_Task:_ Although the data holds pictures, return only the lines from the one containing "φρέσκα λαχανικά (ιδιαίτερα" to the end, exactly, and without them.

_Records from a data collection:_
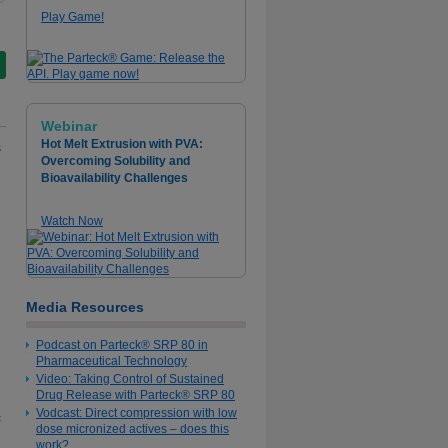
Play Game!
Webinar
Hot Melt Extrusion with PVA:
Overcoming Solubility and
Bioavailability Challenges
Watch Now
Media Resources
Podcast on Parteck® SRP 80 in
Pharmaceutical Technology
Video: Taking Control of Sustained
Drug Release with Parteck® SRP 80
Vodcast: Direct compression with low
c
dose micronized actives – does this
work?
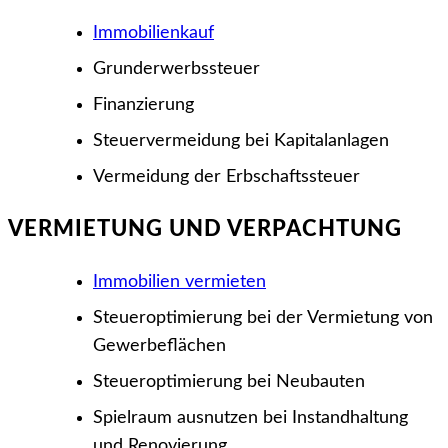
Immobilienkauf
Grunderwerbssteuer
Finanzierung
Steuervermeidung bei Kapitalanlagen
Vermeidung der Erbschaftssteuer
VERMIETUNG UND VERPACHTUNG
Immobilien vermieten
Steuer­optimierung bei der Vermietung von
Gewerbe­flächen
Steuer­optimierung bei Neu­bauten
Spielraum ausnutzen bei Instand­haltung
und Renovierung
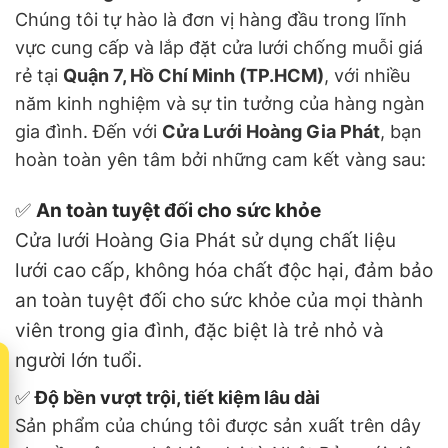
Chúng tôi tự hào là đơn vị hàng đầu trong lĩnh
vực cung cấp và lắp đặt cửa lưới chống muỗi giá
rẻ tại
Quận 7, Hồ Chí Minh (TP.HCM)
, với nhiều
năm kinh nghiệm và sự tin tưởng của hàng ngàn
gia đình. Đến với
Cửa Lưới Hoàng Gia Phát
, bạn
hoàn toàn yên tâm bởi những cam kết vàng sau:
✅
An toàn tuyệt đối cho sức khỏe
Cửa lưới Hoàng Gia Phát sử dụng chất liệu
lưới cao cấp, không hóa chất độc hại, đảm bảo
an toàn tuyệt đối cho sức khỏe của mọi thành
viên trong gia đình, đặc biệt là trẻ nhỏ và
người lớn tuổi.
t
✅
Độ bền vượt trội, tiết kiệm lâu dài
Sản phẩm của chúng tôi được sản xuất trên dây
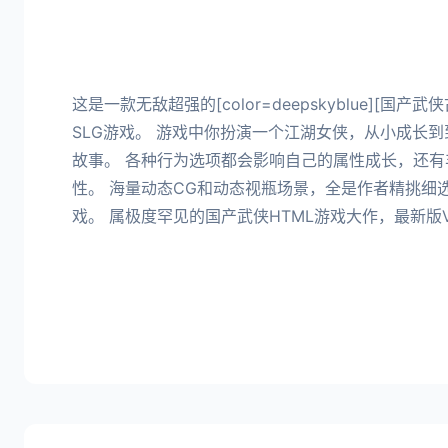
这是一款无敌超强的[color=deepskyblue][国
SLG游戏。 游戏中你扮演一个江湖女侠，从小成长
故事。 各种行为选项都会影响自己的属性成长，还有
性。 海量动态CG和动态视瓶场景，全是作者精挑细
戏。 属极度罕见的国产武侠HTML游戏大作，最新版Ve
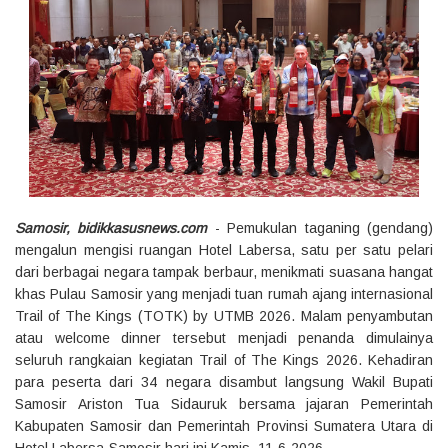
Samosir, bidikkasusnews.com
- Pemukulan taganing (gendang)
mengalun mengisi ruangan Hotel Labersa, satu per satu pelari
dari berbagai negara tampak berbaur, menikmati suasana hangat
khas Pulau Samosir yang menjadi tuan rumah ajang internasional
Trail of The Kings (TOTK) by UTMB 2026. Malam penyambutan
atau welcome dinner tersebut menjadi penanda dimulainya
seluruh rangkaian kegiatan Trail of The Kings 2026. Kehadiran
para peserta dari 34 negara disambut langsung Wakil Bupati
Samosir Ariston Tua Sidauruk bersama jajaran Pemerintah
Kabupaten Samosir dan Pemerintah Provinsi Sumatera Utara di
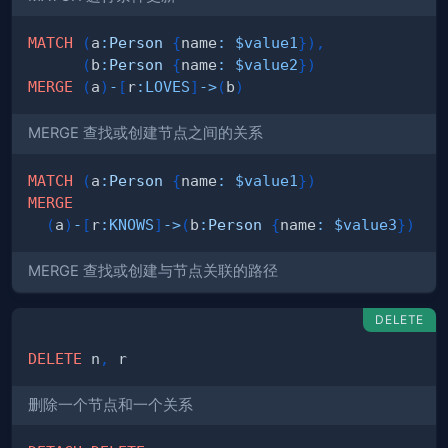
MATCH
(
a
:
Person
{
name
:
$value1
}
)
,
(
b
:
Person
{
name
:
$value2
}
)
MERGE
(
a
)
-
[
r
:
LOVES
]
->
(
b
)
MERGE 查找或创建节点之间的关系
MATCH
(
a
:
Person
{
name
:
$value1
}
)
MERGE
(
a
)
-
[
r
:
KNOWS
]
->
(
b
:
Person
{
name
:
$value3
}
)
MERGE 查找或创建与节点关联的路径
DELETE
DELETE
 n
,
删除一个节点和一个关系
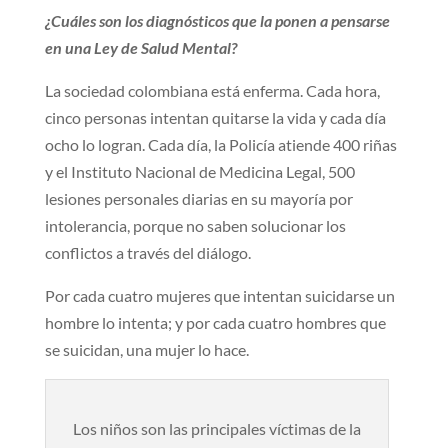
¿Cuáles son los diagnósticos que la ponen a pensarse
en una Ley de Salud Mental?
La sociedad colombiana está enferma. Cada hora,
cinco personas intentan quitarse la vida y cada día
ocho lo logran. Cada día, la Policía atiende 400 riñas
y el Instituto Nacional de Medicina Legal, 500
lesiones personales diarias en su mayoría por
intolerancia, porque no saben solucionar los
conflictos a través del diálogo.
Por cada cuatro mujeres que intentan suicidarse un
hombre lo intenta; y por cada cuatro hombres que
se suicidan, una mujer lo hace.
Los niños son las principales víctimas de la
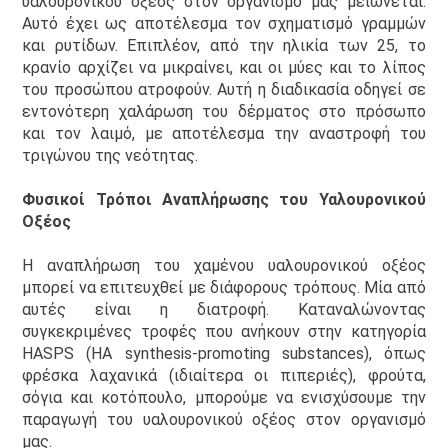
υαλουρονικού οξέος στον οργανισμό μας μειώνεται.
Αυτό έχει ως αποτέλεσμα τον σχηματισμό γραμμών
και ρυτίδων. Επιπλέον, από την ηλικία των 25, το
κρανίο αρχίζει να μικραίνει, και οι μύες και το λίπος
του προσώπου ατροφούν. Αυτή η διαδικασία οδηγεί σε
εντονότερη χαλάρωση του δέρματος στο πρόσωπο
και τον λαιμό, με αποτέλεσμα την αναστροφή του
τριγώνου της νεότητας.
Φυσικοί Τρόποι Αναπλήρωσης του Υαλουρονικού
Οξέος
Η αναπλήρωση του χαμένου υαλουρονικού οξέος
μπορεί να επιτευχθεί με διάφορους τρόπους. Μία από
αυτές είναι η διατροφή. Καταναλώνοντας
συγκεκριμένες τροφές που ανήκουν στην κατηγορία
HASPS (HA synthesis-promoting substances), όπως
φρέσκα λαχανικά (ιδιαίτερα οι πιπεριές), φρούτα,
σόγια και κοτόπουλο, μπορούμε να ενισχύσουμε την
παραγωγή του υαλουρονικού οξέος στον οργανισμό
μας.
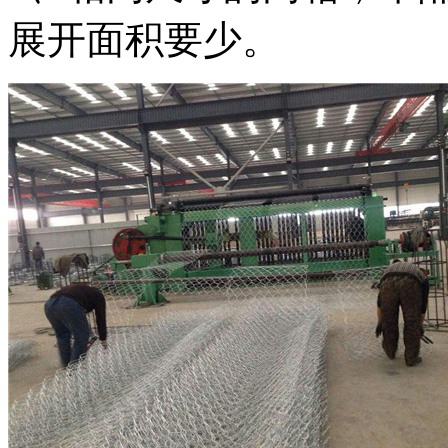
展开面积要少。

_Expected answer:_
φρέσκα λαχανικά (ιδιαίτερα οι πιπεριές), φρούτα,
σόγια και κοτόπουλο, μπορούμε να ενισχύσουμε την
παραγωγή του υαλουρονικού οξέος στον οργανισμό
μας.
展开面积要少。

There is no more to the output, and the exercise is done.